What must I do in Python to accomplish this ? Should I even ?

(In a simple case, like here, perhaps it'd be better to just place a (name,location) tuple as key - but consider I'd want the key to be an object)

3
What's wrong with using the hash?Rafe Kettler
Probably because he wants two MyThing, if they have the same name and location, to index the dictionary to return the same value, even if they were created separately as two different "objects".Santa
"perhaps it'd be better to just place a (name,location) tuple as key - but consider I'd want the key to be an object)" You mean: a NON-COMPOSITE object ?eyquem

3 Answers

251
votes

You need to add 2 methods, note __hash__ and __eq__:

class MyThing:
    def __init__(self,name,location,length):
        self.name = name
        self.location = location
        self.length = length

    def __hash__(self):
        return hash((self.name, self.location))

    def __eq__(self, other):
        return (self.name, self.location) == (other.name, other.location)

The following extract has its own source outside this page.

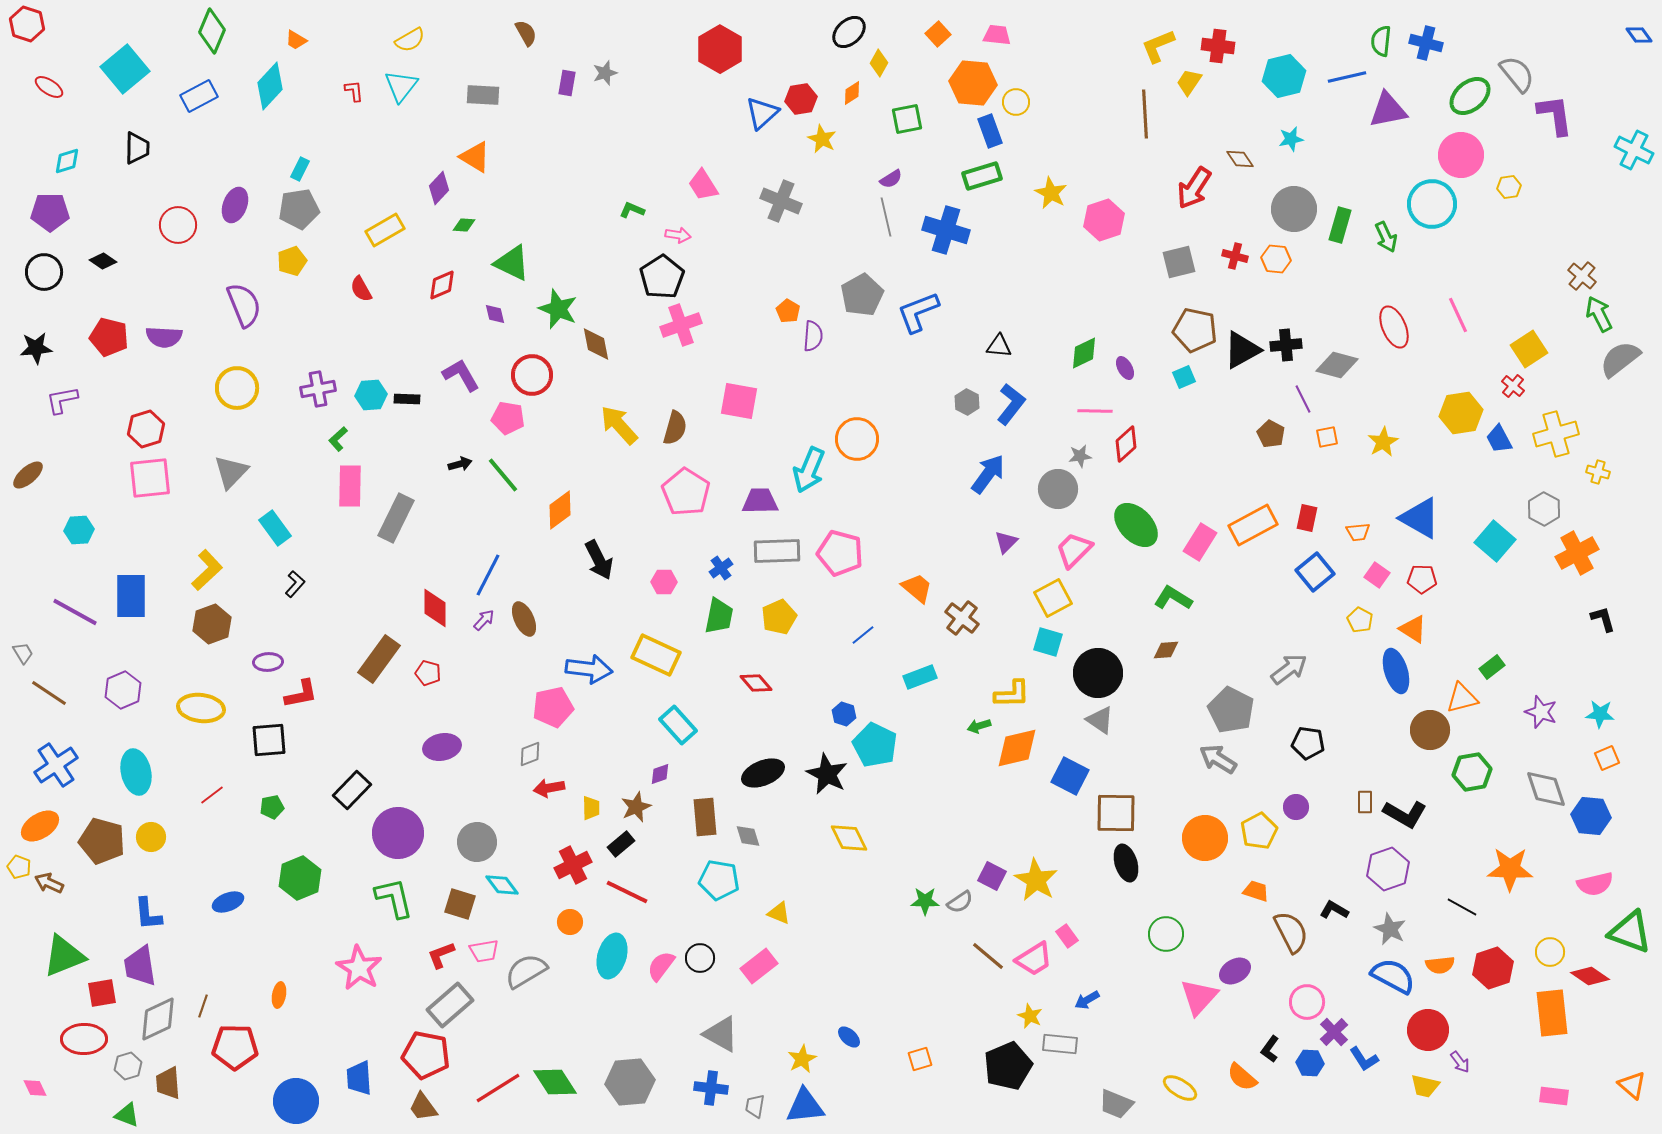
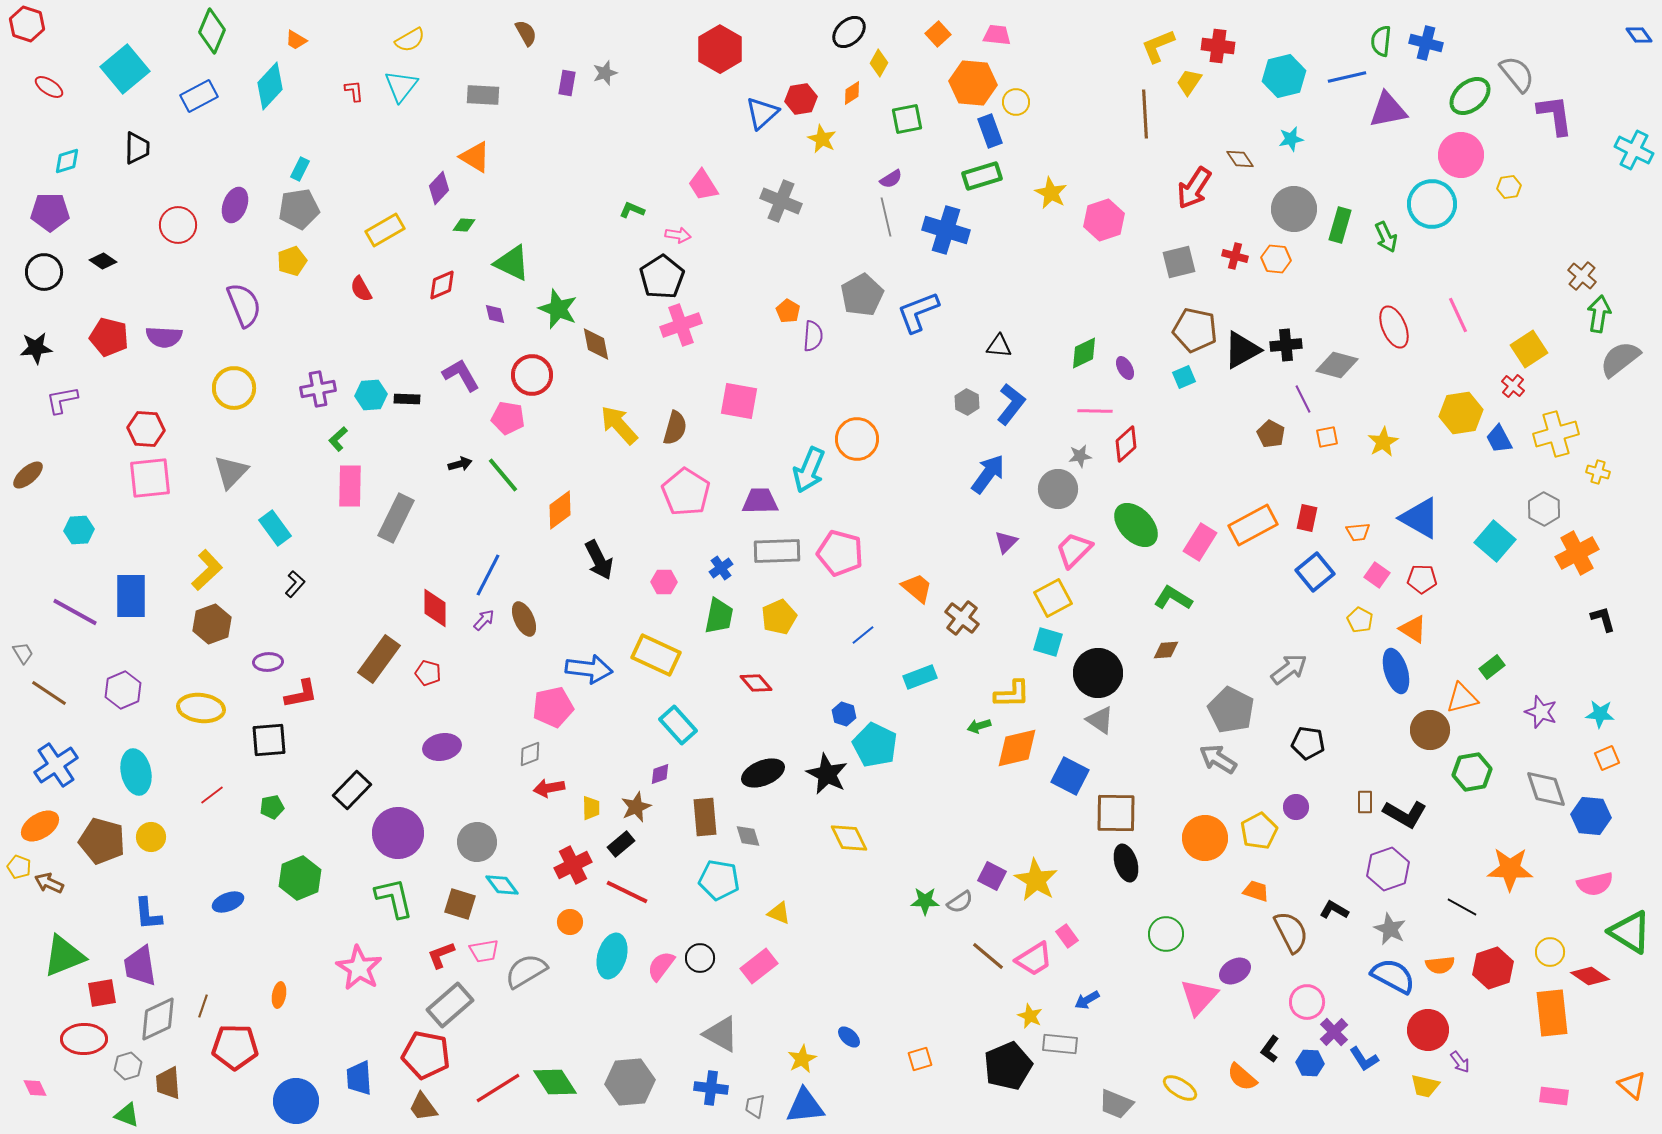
green arrow at (1599, 314): rotated 36 degrees clockwise
yellow circle at (237, 388): moved 3 px left
red hexagon at (146, 429): rotated 21 degrees clockwise
green triangle at (1630, 932): rotated 12 degrees clockwise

    def __ne__(self, other):
        # Not strictly necessary, but to avoid having both x==y and x!=y
        # True at the same time
        return not(self == other)

The Python dict documentation defines these requirements on key objects, i.e. they must be hashable.

35
votes

An alternative in Python 2.6 or above is to use collections.namedtuple() -- it saves you writing any special methods:

from collections import namedtuple
MyThingBase = namedtuple("MyThingBase", ["name", "location"])
class MyThing(MyThingBase):
    def __new__(cls, name, location, length):
        obj = MyThingBase.__new__(cls, name, location)
        obj.length = length
        return obj

a = MyThing("a", "here", 10)
b = MyThing("a", "here", 20)
c = MyThing("c", "there", 10)
a == b
# True
hash(a) == hash(b)
# True
a == c
# False
20
votes

You override __hash__ if you want special hash-semantics, and __cmp__ or __eq__ in order to make your class usable as a key. Objects who compare equal need to have the same hash value.

Python expects __hash__ to return an integer, returning Banana() is not recommended :)

User defined classes have __hash__ by default that calls id(self), as you noted.

There is some extra tips from the documentation.:

Classes which inherit a __hash__() method from a parent class but change the meaning of __cmp__() or __eq__() such that the hash value returned is no longer appropriate (e.g. by switching to a value-based concept of equality instead of the default identity based equality) can explicitly flag themselves as being unhashable by setting __hash__ = None in the class definition. Doing so means that not only will instances of the class raise an appropriate TypeError when a program attempts to retrieve their hash value, but they will also be correctly identified as unhashable when checking isinstance(obj, collections.Hashable) (unlike classes which define their own __hash__() to explicitly raise TypeError).